TO DO » Required from the data below: the exact lines starting at the line containing "professionnellement ? T’a" and ending at the line containing "更新日：2026.08.01", with both ends kept and all pictures dropped.

DATA FOR THIS TASK »
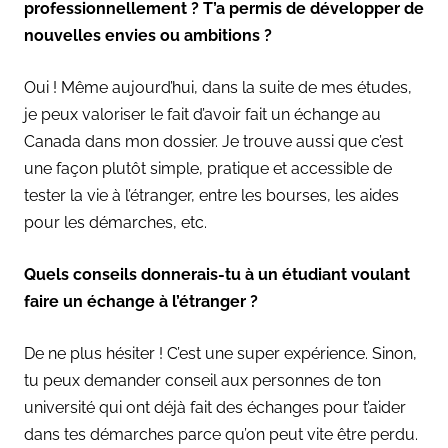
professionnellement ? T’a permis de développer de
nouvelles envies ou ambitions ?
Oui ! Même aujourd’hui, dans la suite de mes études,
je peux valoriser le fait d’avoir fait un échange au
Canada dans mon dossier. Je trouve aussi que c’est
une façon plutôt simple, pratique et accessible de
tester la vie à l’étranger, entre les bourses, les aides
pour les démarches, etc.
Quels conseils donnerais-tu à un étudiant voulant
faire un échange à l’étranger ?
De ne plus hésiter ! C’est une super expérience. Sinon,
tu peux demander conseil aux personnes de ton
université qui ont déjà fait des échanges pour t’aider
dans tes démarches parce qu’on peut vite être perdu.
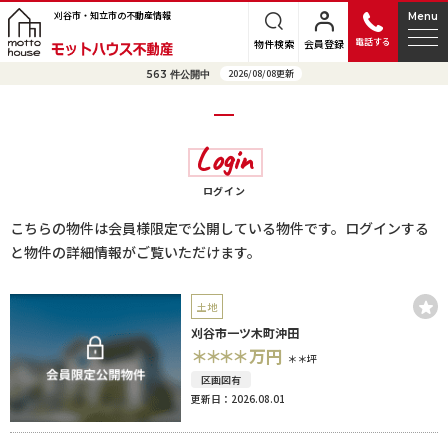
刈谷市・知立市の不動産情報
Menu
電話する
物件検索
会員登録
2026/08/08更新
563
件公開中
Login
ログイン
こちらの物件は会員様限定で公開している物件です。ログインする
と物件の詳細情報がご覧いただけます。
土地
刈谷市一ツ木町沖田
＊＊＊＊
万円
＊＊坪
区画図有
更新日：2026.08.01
* * *
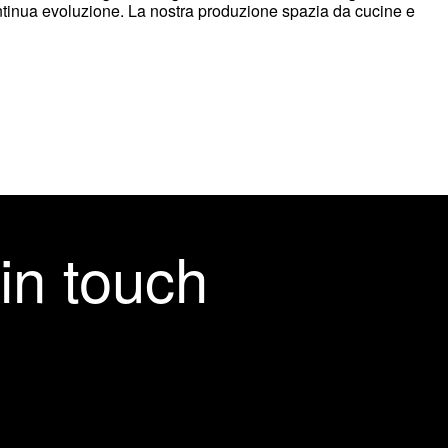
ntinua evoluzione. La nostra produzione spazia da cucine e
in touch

SOLVED PROBLEM »
professionnellement ? T’a permis de développer de
nouvelles envies ou ambitions ?
Oui ! Même aujourd’hui, dans la suite de mes études,
je peux valoriser le fait d’avoir fait un échange au
Canada dans mon dossier. Je trouve aussi que c’est
une façon plutôt simple, pratique et accessible de
tester la vie à l’étranger, entre les bourses, les aides
pour les démarches, etc.
Quels conseils donnerais-tu à un étudiant voulant
faire un échange à l’étranger ?
De ne plus hésiter ! C’est une super expérience. Sinon,
tu peux demander conseil aux personnes de ton
université qui ont déjà fait des échanges pour t’aider
dans tes démarches parce qu’on peut vite être perdu.
刈谷市・知立市の不動産情報
Menu
電話する
物件検索
会員登録
2026/08/08更新
563
件公開中
Login
ログイン
こちらの物件は会員様限定で公開している物件です。ログインする
と物件の詳細情報がご覧いただけます。
土地
刈谷市一ツ木町沖田
＊＊＊＊
万円
＊＊坪
区画図有
更新日：2026.08.01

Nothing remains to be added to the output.